Adossé contre un mur, je fume. Les volutes montent gracieusement vers le ciel nocturne. Encore une insomnie. J'ai l'habitude. Ma mère désapprouve, ainsi que quelques amis, mais leurs mises en garde ne m'atteignent pas. Ma santé en pâtira, mais peu importe. La cigarette me détend autant qu'elle me tient sous l'emprise d'un cercle vicieux.
L'avantage de mes insomnies à répétitions, c'est que j'ai le temps de bosser mes cours. Je me plonge dans mes études de sociologie, la réussite est importante pour moi. De plus cette science humaine me passionne. Parfois mes amis me traînent dans des soirées étudiantes, ça me plaît mais il faut aussi étudier. Bien sûr, c'est toujours très agréable de s'amuser entre amis ! Le reste de ma clope rejoint le cendrier alors que je retourne dans ma chambre.
L'heure tourne, le soleil se lèvera bientôt. Mon estomac réclame un petit déjeuner, que j'avale rapidement. La chambre dispose d'une minuscule cuisine aménagée. L'endroit me convient assez bien, l'espace manque parfois mais ce n'est pas grave. J'y suis toujours mieux que chez moi.
Triste à dire mais véridique. Enfin, les lamentations ne servent à rien. Autant travailler.
Je m'installe devant mon petit bureau et ouvre un ouvrage phare de la discipline. Rester au top compte plus que tout pour s'en sortir, se libérer. Mes amis n'ont pas la même assiduité, ni un vécu comparable. Alors je souris quand ils me charrient, pour faire genre. Parce qu'au fond ma vie ici n'est qu'un jeu. Mon existence se résume à une mascarade costumée de faux airs et de mensonges. Je pourrais devenir acteur, ou clown. Et voilà que ma fierté me somme de cesser de pleurnicher. Je me plonge dans la lecture pour chasser ce début de colère.
Les heures passent, le temps d'aller en cours approche. Je me prépare puis sors prendre l'air. J'aime marcher sur le campus quand il fait bon au petit jour. Pour l'instant, il n'y a que moi dans l'allée bordée de platanes. Mon fidèle appareil photo m'accompagne,et la fin de l'aube sera notre sujet.
Soudain, je remarque le soleil pâle entre deux arbres. Le cliché parfait. Il faut absolument l'immortaliser car la photographie est la capture d'un regard. Et c'est là toute la beauté d'une image. Le photographe transforme son regard en un souvenir. En montrant son travail, il n'est pas seulement en quête de reconnaissance, il livre une partie de son âme, de sa vision des choses.

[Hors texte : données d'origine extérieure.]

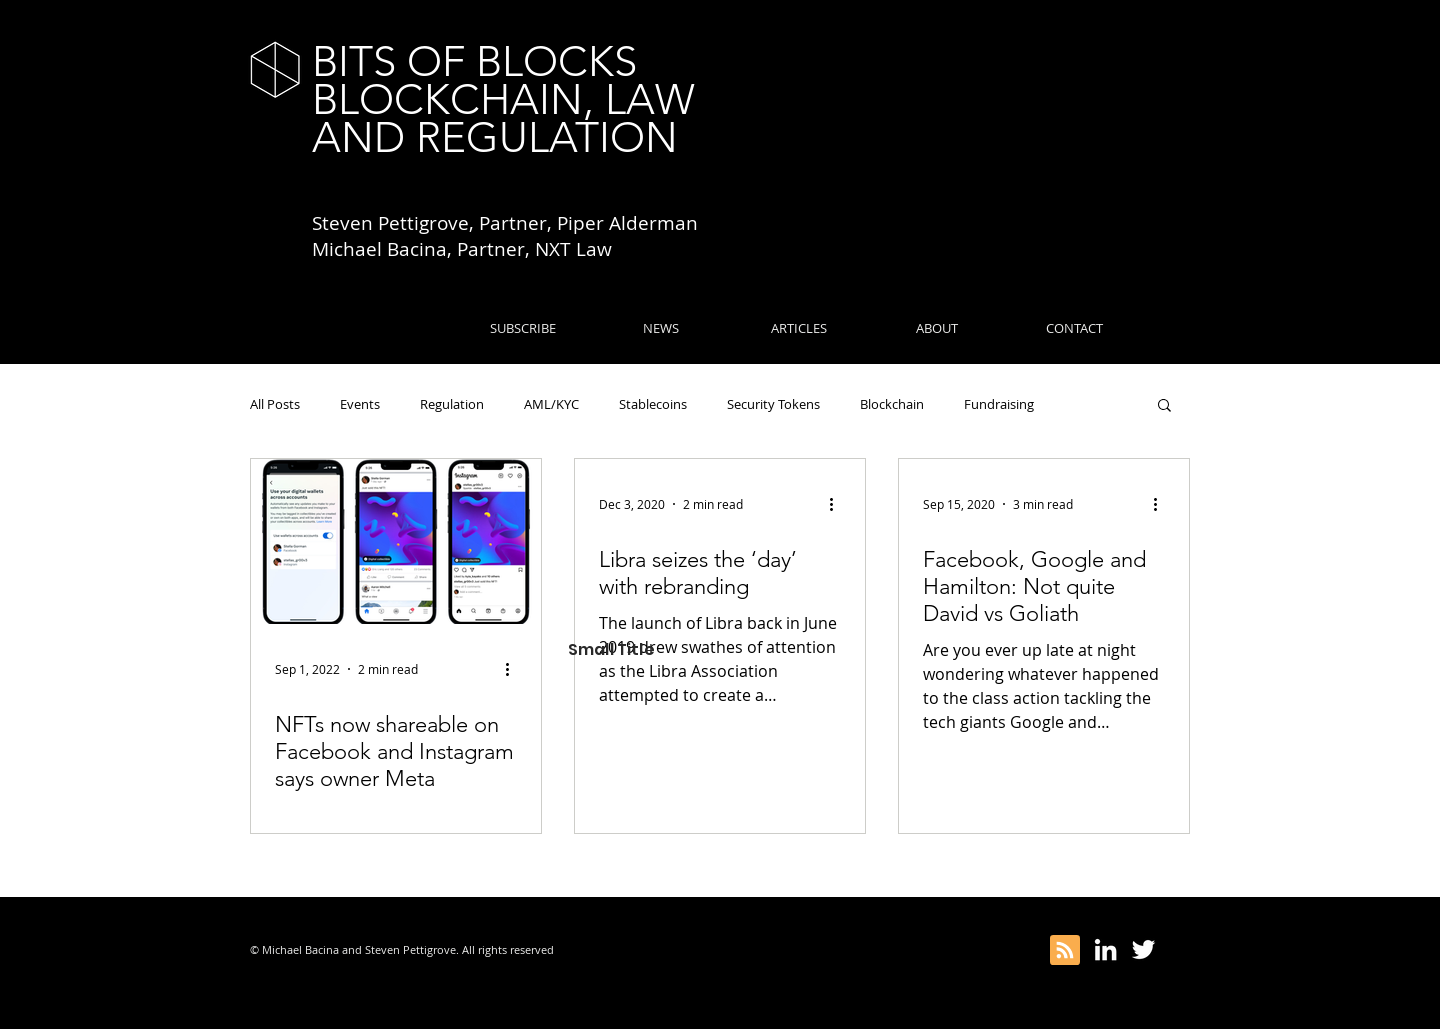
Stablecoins (653, 404)
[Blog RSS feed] (1065, 951)
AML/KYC (551, 404)
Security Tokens (773, 404)
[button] (1164, 406)
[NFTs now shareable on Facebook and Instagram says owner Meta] (396, 541)
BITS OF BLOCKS (474, 61)
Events (360, 404)
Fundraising (999, 404)
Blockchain (892, 404)
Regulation (452, 404)
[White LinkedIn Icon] (1105, 949)
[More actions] (514, 669)
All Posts (275, 404)
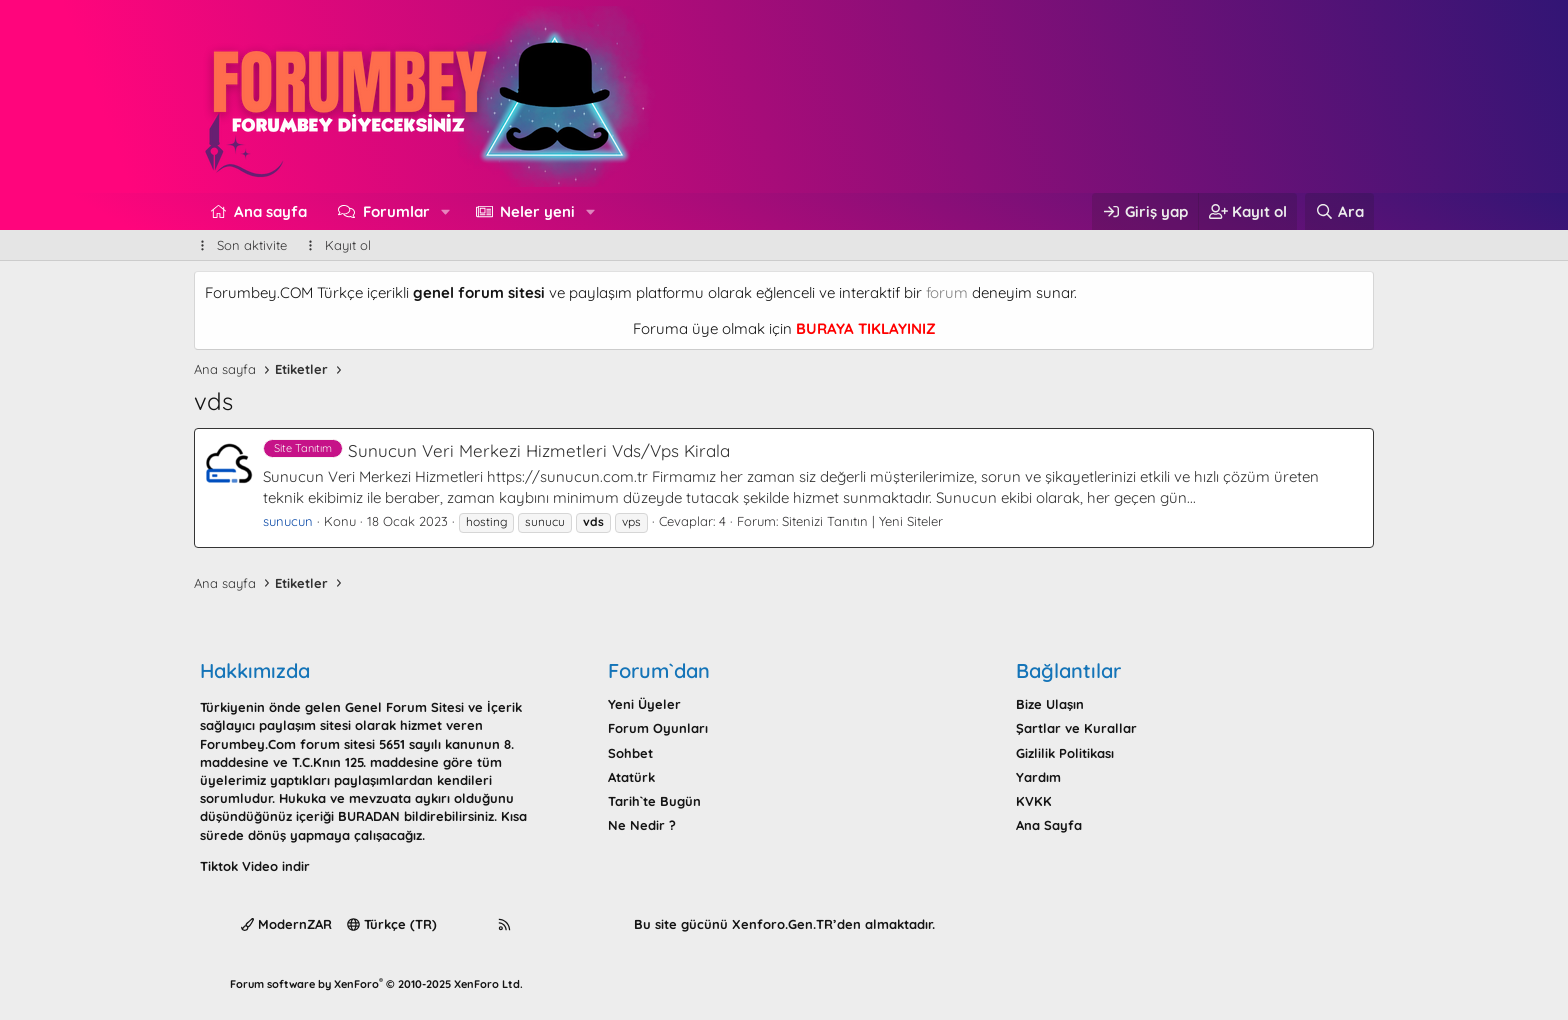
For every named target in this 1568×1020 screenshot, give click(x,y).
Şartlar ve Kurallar (1076, 728)
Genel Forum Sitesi (404, 707)
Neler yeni (537, 211)
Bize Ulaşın (1050, 704)
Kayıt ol (348, 245)
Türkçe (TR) (392, 924)
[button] (445, 211)
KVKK (1034, 801)
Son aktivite (252, 245)
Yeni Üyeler (644, 704)
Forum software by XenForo (376, 984)
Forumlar (396, 211)
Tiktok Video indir (255, 866)
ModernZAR (286, 924)
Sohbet (630, 753)
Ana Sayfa (1049, 825)
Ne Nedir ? (642, 825)
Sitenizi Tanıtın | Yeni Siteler (862, 521)
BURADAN (369, 816)
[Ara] (1339, 211)
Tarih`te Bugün (654, 801)
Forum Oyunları (658, 728)
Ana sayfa (270, 211)
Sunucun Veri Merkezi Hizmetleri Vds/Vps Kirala (496, 450)
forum (947, 292)
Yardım (1038, 777)
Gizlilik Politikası (1065, 753)
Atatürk (631, 777)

Pour cette raison, les personnes de ce métier ont mon admiration. Je me suis lancé dans leurs traces, suit leur sillage, marche dans leurs pas. Cependant, le but n'est pas de rester dans leur ombre pour toujours. Peut-être que quelqu'un pourra voir mes photos un jour, mais elle me sera alors très chère, au plus près de ma confiance. Mais ce n'est pas prêt d'arriver.
L'instant d'après, mon attention se focalise sur un oiseau qui picore. Son plumage marron se distingue aisément de l'herbe bien verte malgré l'hiver. Heureusement, il ne me remarque pas, je m'agenouille à quelques mètres et calibre le champ. Lorsque l'image souhaitée apparaît, je la capture. Un regard de plus figé dans l'éternité.
Après plusieurs prises, je décide d'arrêter là pour examiner le résultat. Les images numérisées défilent.
- Pas mal, pas mal...
Mon travail est satisfaisant, je n'en ai supprimé que très peu . Mon appareil désormais éteint, je sillonne l'allée de pierre blanche en direction de l'amphithéâtre. C'est alors que Max entre dans mon champ de vision. Mon ami mesure deux mètres, a une tignasse blonde et brune, des yeux changeants et vêtu de son perpétuel costume. Il dit que ça fait craquer les filles et que ça donne une bonne impression aux profs. Pour ma part, je ne suis pas toujours tiré à quatre épingles.
- Hey Max , ça va ?
- Nickel mon gars, répond-t-il en frappant son poing au mien.
Même âgés de vingt-et-un ans, nous nous salons toujours comme des ados. Au fond, nous ne sommes pas si loin de cette période déplaisante. Peu importe l'opinion d'autrui.
- Alors, tu t'es promené en prenant des photos ?
- On ne change pas les bonnes habitudes.
Nous rions de manière complice. J'ai rencontré Max en première année et je l'apprécie vraiment. C'est un ami fidèle, proche, mais qui ne connaît pas ma vie privée. Ou alors seulement quelques détails futiles. Je ne tiens pas à passer pour le mec au lourd passé, bien que ce soit le cas.